▸ **AVAILABLE DATA**
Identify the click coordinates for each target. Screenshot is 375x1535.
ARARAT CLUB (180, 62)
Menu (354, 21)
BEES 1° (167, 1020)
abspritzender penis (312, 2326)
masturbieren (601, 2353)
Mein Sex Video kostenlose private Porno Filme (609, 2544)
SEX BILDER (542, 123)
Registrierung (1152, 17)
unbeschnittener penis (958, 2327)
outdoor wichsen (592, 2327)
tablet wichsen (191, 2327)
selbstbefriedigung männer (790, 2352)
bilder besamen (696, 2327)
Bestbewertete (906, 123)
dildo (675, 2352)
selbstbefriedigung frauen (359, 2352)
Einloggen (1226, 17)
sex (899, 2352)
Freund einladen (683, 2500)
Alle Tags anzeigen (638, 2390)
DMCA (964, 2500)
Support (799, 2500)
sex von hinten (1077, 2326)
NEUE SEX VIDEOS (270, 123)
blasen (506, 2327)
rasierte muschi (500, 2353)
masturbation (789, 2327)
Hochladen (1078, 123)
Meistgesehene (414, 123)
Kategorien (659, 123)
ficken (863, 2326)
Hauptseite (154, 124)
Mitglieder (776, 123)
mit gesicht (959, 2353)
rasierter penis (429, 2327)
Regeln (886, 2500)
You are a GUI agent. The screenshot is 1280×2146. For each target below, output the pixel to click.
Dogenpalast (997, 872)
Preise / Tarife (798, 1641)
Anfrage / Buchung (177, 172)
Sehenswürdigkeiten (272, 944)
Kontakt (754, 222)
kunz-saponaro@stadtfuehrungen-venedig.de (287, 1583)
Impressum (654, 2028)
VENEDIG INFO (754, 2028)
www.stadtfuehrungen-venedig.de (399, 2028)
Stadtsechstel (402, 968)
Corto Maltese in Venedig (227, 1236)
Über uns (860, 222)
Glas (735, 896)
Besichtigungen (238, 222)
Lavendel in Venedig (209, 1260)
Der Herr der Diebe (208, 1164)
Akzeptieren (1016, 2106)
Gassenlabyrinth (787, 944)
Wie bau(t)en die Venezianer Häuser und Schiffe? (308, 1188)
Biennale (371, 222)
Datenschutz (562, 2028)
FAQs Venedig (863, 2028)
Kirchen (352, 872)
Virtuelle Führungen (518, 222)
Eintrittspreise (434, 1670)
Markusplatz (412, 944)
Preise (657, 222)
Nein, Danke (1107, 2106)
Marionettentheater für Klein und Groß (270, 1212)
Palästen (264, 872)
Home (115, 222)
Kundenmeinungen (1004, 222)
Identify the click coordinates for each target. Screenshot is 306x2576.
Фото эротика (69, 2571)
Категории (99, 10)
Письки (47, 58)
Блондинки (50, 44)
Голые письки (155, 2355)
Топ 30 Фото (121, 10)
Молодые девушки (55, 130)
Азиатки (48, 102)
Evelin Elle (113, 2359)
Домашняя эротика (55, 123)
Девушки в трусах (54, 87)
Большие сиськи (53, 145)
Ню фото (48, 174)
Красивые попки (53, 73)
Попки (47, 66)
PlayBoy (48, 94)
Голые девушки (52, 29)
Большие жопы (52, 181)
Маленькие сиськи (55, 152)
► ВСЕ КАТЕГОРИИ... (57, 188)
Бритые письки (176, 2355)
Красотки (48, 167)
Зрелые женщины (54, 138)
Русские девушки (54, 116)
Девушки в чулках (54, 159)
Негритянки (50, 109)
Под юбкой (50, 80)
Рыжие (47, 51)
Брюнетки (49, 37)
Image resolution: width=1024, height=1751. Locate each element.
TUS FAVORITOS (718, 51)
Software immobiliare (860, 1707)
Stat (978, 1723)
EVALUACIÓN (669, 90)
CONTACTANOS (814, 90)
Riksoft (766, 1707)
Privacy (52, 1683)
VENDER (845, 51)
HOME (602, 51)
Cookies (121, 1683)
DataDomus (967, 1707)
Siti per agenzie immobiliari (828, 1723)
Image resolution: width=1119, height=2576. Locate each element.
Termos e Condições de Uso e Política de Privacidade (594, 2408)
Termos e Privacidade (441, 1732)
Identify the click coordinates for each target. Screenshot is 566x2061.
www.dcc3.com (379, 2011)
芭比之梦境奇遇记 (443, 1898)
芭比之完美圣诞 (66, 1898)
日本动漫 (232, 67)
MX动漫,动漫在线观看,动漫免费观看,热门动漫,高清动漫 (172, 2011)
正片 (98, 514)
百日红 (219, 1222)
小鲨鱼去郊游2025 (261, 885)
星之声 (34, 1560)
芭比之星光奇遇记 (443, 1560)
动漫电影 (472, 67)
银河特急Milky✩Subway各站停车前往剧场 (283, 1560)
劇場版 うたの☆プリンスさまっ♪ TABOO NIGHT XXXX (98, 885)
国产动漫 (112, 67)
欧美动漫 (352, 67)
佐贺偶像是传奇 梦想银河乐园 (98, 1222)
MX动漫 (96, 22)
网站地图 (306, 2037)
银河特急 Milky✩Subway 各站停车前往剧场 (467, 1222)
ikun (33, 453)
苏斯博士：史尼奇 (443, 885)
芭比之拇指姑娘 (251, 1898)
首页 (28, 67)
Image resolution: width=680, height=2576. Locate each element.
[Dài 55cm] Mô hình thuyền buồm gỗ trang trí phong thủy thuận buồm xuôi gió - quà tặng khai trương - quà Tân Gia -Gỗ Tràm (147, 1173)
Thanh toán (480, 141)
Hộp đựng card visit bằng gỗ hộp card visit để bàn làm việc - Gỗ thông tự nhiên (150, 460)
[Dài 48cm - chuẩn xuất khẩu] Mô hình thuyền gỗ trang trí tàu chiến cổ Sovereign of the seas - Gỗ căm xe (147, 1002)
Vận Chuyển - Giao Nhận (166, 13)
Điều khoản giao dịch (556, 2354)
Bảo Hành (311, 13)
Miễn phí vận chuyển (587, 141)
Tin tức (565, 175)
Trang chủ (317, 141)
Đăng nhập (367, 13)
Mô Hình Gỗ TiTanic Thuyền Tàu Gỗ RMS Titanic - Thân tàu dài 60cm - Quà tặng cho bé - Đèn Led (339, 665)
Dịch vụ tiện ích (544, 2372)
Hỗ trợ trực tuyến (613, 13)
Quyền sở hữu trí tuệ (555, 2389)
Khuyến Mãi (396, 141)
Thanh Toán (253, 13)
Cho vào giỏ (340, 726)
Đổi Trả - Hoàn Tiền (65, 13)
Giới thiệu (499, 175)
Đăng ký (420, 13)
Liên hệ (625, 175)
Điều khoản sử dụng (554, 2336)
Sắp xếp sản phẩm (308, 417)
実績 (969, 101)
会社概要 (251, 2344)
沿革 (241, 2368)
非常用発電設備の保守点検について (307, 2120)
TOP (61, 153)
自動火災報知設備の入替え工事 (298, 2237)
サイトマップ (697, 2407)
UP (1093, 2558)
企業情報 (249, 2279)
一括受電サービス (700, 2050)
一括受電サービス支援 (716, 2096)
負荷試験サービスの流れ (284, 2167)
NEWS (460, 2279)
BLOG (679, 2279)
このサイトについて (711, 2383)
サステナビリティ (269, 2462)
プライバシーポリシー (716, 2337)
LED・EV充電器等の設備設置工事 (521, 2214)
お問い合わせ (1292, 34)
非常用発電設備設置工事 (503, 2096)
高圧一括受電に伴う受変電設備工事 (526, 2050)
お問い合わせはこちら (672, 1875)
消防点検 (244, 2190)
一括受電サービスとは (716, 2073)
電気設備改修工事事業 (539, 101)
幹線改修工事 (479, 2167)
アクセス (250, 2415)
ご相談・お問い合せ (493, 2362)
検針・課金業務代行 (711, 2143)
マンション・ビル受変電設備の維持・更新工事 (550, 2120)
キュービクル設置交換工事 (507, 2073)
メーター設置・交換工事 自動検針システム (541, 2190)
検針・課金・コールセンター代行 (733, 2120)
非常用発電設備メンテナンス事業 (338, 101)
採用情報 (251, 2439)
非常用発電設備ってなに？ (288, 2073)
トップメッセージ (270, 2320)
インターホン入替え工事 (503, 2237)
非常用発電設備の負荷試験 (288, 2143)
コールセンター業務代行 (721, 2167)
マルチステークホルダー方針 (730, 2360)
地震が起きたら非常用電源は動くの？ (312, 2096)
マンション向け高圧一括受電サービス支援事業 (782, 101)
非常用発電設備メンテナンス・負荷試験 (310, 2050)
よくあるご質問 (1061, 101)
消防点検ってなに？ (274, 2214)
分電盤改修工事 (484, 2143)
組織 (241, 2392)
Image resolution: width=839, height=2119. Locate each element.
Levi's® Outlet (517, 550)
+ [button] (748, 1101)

▸ **HOW TO COMPLETE THIS TASK**
Return every line from the entries that holds the string "stadtfuehrungen".

▸ **SOLUTION**
kunz-saponaro@stadtfuehrungen-venedig.de (287, 1583)
www.stadtfuehrungen-venedig.de (399, 2028)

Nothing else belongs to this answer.